Fig. i. Growth in Body Weight of a Male White Rat (After Pearl)
As Pearl points out, every living being starts as a single cell; the cell divides and is multiplied; the process goes on at different rates but without cessation until complete adult development is reached. Counting the cells is impossible after the very earliest growth stages; but periodically repeated weighings give a rough yet sufficiently accurate index of the increase in their number.
“The results of such periodic weighings give rise, when plotted upon co-ordinate paper, to a curve of peculiarly characteristic shape,” Pearl showed. It is something like the shape of an elongated italic S. The curve is similar, for instance, for the growth in body weight of a white rat (Fig. 1) ; for the growth in weight of a pumpkin (Fig. 2); and for the growth of a population of yeast cells in a test tube (Fig. 3) and of fruit flies, or Drosophila, living in a bottle (Fig. 4).
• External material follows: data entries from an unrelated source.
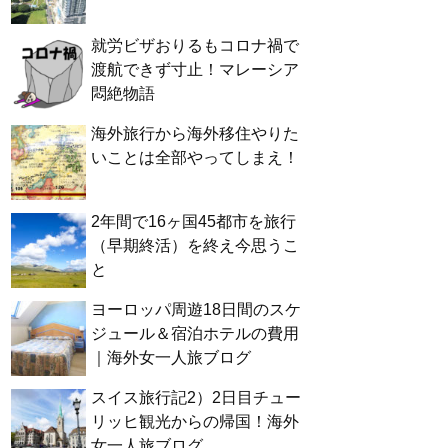
就労ビザおりるもコロナ禍で
渡航できず寸止！マレーシア
悶絶物語
海外旅行から海外移住やりた
いことは全部やってしまえ！
2年間で16ヶ国45都市を旅行
（早期終活）を終え今思うこ
と
ヨーロッパ周遊18日間のスケ
ジュール＆宿泊ホテルの費用
｜海外女一人旅ブログ
スイス旅行記2）2日目チュー
リッヒ観光からの帰国！海外
女一人旅ブログ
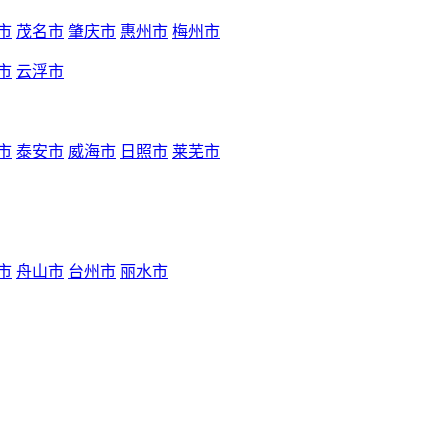
市
茂名市
肇庆市
惠州市
梅州市
市
云浮市
市
泰安市
威海市
日照市
莱芜市
市
舟山市
台州市
丽水市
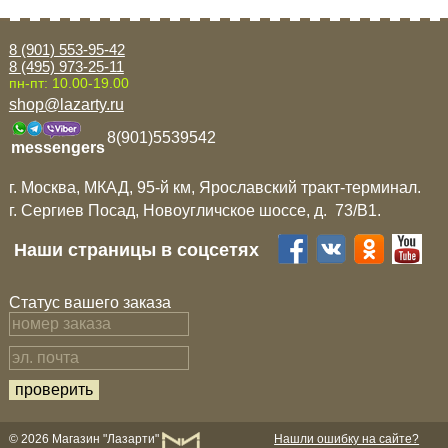
8 (901) 553-95-42
8 (495) 973-25-11
пн-пт: 10.00-19.00
shop@lazarty.ru
8(901)5539542
messengers
г. Москва, МКАД, 95-й км, Ярославский тракт-терминал.
г. Сергиев Посад, Новоугличское шоссе, д. 73/B1.
Наши страницы в соцсетях
Статус вашего заказа
© 2026 Магазин "Лазарти"
Нашли ошибку на сайте?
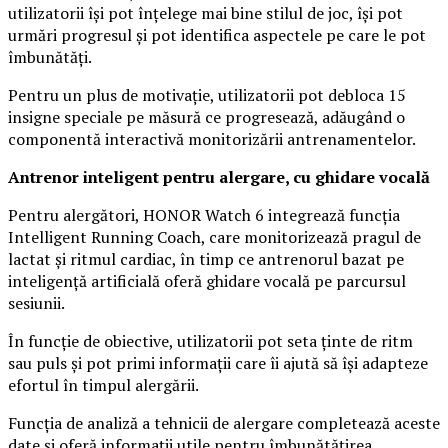
utilizatorii își pot înțelege mai bine stilul de joc, își pot
urmări progresul și pot identifica aspectele pe care le pot
îmbunătăți.
Pentru un plus de motivație, utilizatorii pot debloca 15
insigne speciale pe măsură ce progresează, adăugând o
componentă interactivă monitorizării antrenamentelor.
Antrenor inteligent pentru alergare, cu ghidare vocală
Pentru alergători, HONOR Watch 6 integrează funcția
Intelligent Running Coach, care monitorizează pragul de
lactat și ritmul cardiac, în timp ce antrenorul bazat pe
inteligență artificială oferă ghidare vocală pe parcursul
sesiunii.
În funcție de obiective, utilizatorii pot seta ținte de ritm
sau puls și pot primi informații care îi ajută să își adapteze
efortul în timpul alergării.
Funcția de analiză a tehnicii de alergare completează aceste
date și oferă informații utile pentru îmbunătățirea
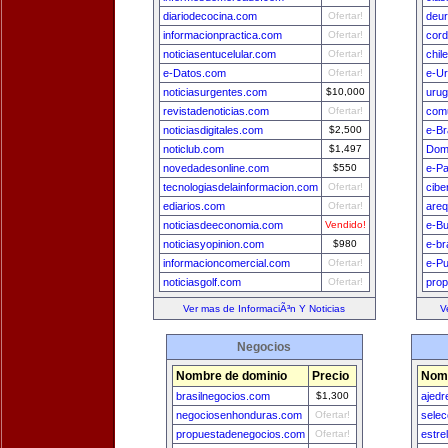
diariodecocina.com
Ofertar!
deu
informacionpractica.com
Ofertar!
cord
noticiasentucelular.com
Ofertar!
chil
e-Datos.com
Ofertar!
e-U
noticiasurgentes.com
$10,000
uru
revistadenoticias.com
Ofertar!
comu
noticiasdigitales.com
$2,500
e-Br
noticlub.com
$1,497
Dom
novedadesonline.com
$550
e-P
tecnologiasdelainformacion.com
Ofertar!
cibe
ediarios.com
Ofertar!
areq
noticiasdeeconomia.com
Vendido!
e-B
noticiasyopinion.com
$980
e-br
informacioncomercial.com
Ofertar!
e-Pu
noticiasgolf.com
Ofertar!
prop
Ver mas de InformaciÃ³n Y Noticias
V
Negocios
Nombre de dominio
Precio
Nomb
brasilnegocios.com
$1,300
ajedr
negociosenhonduras.com
Ofertar!
sele
propuestadenegocios.com
Ofertar!
estre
Fig. 2. Growth in Weight of a Pumpkin (After Pearl)
This much seems extremely logical. A population of yeast cells or fruit flies, living in a closed environment, could be expected to reach some upper limit of balance between the number of cells and the living space available. To find a consistent curve in approaching such a balance does not seem surprising. But when Pearl turned to the study of human populations, he found the same law of growth operating.